The problem → Please transcribe the records precisely; pictures stay out of your copy.

################

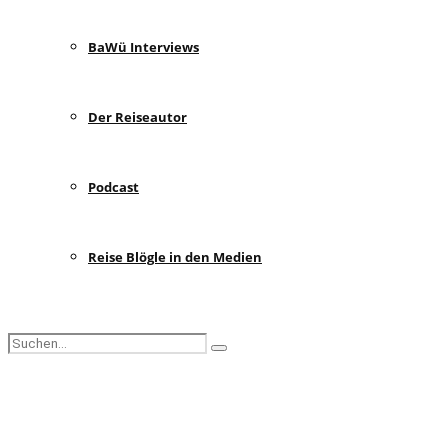
BaWü Interviews
Der Reiseautor
Podcast
Reise Blögle in den Medien
Search
Search
for:
Facebook
Instagram
Pinterest
Youtube
Rss
Spotify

################

Response below →
BaWü Interviews
Der Reiseautor
Podcast
Reise Blögle in den Medien
Search
Search
for:
Facebook
Instagram
Pinterest
Youtube
Rss
Spotify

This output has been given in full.